In Brian Stelter's widely-circulated NYT piece this morning reporting criticisms of CNN's Iran coverage as weak, there's this quote from an unnamed person at CNN -- attributed, oddly, just to CNN, as though an institution can speak with one voice:
CNN said, “We share people’s expectations of CNN and have delivered far more coverage of the Iranian election and aftermath than any other network.”
Shortly after the story appeared online, Jay Rosen, a frequent Twitterer who teaches at NYU's journalism school, twittered the anonymous CNN quote. In response, Stelter revealed that he had spoken -- "off the record" -- with Jonathan Klein, who oversees the CNN news department as president of CNN/US, after the story appeared online.
Here's Stelter's tweet:
@jayrosen_nyu FYI, Jon Klein did not respond to me until after the #CNNfail story appeared online. He labeled his response off the record.

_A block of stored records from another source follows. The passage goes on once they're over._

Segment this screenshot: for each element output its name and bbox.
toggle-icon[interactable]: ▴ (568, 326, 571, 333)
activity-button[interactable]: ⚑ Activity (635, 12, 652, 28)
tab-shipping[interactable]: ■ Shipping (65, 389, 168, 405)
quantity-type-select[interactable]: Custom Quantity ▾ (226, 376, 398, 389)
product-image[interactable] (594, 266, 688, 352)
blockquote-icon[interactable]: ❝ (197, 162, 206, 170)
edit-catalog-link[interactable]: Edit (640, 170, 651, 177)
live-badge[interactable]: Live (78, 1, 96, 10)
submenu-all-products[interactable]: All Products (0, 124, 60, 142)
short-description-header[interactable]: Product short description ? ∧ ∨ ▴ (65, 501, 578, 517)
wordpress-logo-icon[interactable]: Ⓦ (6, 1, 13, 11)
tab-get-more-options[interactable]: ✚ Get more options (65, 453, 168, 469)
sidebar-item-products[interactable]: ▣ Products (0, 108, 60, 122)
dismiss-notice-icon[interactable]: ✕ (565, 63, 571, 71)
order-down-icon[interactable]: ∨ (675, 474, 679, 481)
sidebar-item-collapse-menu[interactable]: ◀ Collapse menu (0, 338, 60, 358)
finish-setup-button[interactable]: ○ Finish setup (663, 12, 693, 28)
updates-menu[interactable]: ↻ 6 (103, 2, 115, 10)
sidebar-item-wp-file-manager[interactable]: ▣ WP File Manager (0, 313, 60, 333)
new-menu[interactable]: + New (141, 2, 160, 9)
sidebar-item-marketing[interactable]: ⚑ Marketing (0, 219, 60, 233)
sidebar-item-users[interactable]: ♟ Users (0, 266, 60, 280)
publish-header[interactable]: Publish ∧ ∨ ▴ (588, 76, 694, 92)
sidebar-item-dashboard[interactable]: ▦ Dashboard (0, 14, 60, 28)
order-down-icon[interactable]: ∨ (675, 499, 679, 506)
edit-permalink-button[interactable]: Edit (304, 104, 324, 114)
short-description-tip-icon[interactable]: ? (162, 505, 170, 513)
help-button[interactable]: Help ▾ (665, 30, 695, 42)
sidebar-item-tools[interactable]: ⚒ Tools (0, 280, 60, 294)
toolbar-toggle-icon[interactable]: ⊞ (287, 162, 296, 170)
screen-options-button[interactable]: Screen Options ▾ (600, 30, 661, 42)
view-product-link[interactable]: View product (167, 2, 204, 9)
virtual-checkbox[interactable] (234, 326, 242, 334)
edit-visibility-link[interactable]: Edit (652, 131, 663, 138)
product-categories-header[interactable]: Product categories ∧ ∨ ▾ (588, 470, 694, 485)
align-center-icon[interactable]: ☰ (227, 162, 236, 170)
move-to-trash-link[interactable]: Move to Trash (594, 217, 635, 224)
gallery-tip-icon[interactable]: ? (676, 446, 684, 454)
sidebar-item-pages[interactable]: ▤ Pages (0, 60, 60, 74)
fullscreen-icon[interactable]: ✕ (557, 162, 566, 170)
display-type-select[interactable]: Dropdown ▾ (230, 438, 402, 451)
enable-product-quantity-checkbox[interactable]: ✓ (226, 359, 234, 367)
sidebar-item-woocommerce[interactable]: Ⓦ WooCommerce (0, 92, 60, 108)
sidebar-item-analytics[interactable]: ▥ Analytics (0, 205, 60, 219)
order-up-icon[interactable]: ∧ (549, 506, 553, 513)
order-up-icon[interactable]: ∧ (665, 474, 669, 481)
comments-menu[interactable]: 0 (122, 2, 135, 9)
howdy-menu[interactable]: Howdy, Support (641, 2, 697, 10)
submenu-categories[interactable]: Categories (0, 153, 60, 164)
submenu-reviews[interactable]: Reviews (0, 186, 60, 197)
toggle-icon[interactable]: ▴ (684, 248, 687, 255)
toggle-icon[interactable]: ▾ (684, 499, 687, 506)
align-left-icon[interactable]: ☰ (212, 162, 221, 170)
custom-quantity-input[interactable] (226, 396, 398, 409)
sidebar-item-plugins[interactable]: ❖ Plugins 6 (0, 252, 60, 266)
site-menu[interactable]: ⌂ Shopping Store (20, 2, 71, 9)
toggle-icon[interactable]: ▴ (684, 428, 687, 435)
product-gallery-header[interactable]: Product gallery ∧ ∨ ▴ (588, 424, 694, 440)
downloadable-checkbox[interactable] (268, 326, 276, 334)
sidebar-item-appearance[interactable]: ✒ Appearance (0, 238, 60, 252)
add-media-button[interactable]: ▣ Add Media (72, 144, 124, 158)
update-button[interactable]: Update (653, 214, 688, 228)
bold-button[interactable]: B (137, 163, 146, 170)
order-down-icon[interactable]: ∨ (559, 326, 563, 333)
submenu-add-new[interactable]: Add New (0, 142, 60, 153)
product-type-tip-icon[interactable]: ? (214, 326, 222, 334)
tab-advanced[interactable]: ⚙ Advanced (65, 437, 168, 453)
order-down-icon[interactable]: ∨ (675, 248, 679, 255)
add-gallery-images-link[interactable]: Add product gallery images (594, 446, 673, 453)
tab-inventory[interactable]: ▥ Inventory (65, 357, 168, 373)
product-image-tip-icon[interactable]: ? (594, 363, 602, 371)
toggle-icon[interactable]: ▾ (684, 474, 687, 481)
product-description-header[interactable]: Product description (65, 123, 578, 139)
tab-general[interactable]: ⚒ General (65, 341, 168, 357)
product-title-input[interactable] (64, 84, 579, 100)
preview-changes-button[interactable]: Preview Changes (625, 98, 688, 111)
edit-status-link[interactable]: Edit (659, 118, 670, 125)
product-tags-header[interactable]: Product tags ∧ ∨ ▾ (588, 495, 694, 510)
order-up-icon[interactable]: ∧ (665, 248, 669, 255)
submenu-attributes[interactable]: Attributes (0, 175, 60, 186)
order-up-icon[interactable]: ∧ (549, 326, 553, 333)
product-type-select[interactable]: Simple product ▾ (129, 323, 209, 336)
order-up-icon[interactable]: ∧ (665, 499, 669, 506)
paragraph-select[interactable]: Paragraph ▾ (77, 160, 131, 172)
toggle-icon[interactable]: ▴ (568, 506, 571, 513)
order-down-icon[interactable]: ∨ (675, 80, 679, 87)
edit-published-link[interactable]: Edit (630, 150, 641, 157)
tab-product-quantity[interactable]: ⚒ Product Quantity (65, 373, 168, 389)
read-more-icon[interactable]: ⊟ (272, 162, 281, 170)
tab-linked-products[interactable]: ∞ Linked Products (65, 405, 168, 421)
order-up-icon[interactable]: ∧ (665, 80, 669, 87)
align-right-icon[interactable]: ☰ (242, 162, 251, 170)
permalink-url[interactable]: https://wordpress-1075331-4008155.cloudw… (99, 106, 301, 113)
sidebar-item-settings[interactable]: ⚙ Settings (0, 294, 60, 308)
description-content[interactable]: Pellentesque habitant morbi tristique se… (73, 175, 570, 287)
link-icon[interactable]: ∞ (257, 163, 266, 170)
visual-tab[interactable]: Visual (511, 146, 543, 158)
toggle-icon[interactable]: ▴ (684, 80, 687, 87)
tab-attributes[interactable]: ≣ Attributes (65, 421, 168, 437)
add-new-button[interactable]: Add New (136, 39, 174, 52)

But if the quote wasn't from Klein -- and apparently it wasn't -- then what was Stelter tweeting about Klein's off-the-record comments on Twitter? It's our view that when a source asks to be kept off the record, that means it's wrong to identify him publicly -- not just in print, but in public forums of any kind. And that would include Twitter.
Stelter has 9,960 followers on Twitter. It may not measure up to the NYT's readership, but anything he tweets counts as public disclosure. He should know better than to bust an arrangement with a confidential source in front of thousands of people he doesn't know -- and to make disclosures on Twitter that he wouldn't in print. Stelter ought to respect the right of sources to communicate with him off the record without the expectation that they'll be busted on Twitter.
One Twitterer has suggested a "grey area" that would allow Stelter to report on having had an off-the-record conversation with Klein, while not divulging its contents. But we see no grey area about confidentiality, and the rules should be no less stringent on this point. It's not the intention of a confidential source to have his/her identity as a source revealed on Twitter, or anywhere else, even if not quoted. That's the rule-break to which our headline refers.
In any case, we have emailed Stelter for his comment/explanation, and will report it as soon as he responds.
UPDATE: Here are the comments from Stelter, with replies from The NYTPicker:
From Brian Stelter, 10:47 a.m.:
Your post is, as you put it, "not cool." I would never, ever disclose a source who demands anonymity. Why would any person jump to that conclusion?
The comment in the story comes from a CNN spokeswoman. If the comment had come from Mr. Klein, it would have said so.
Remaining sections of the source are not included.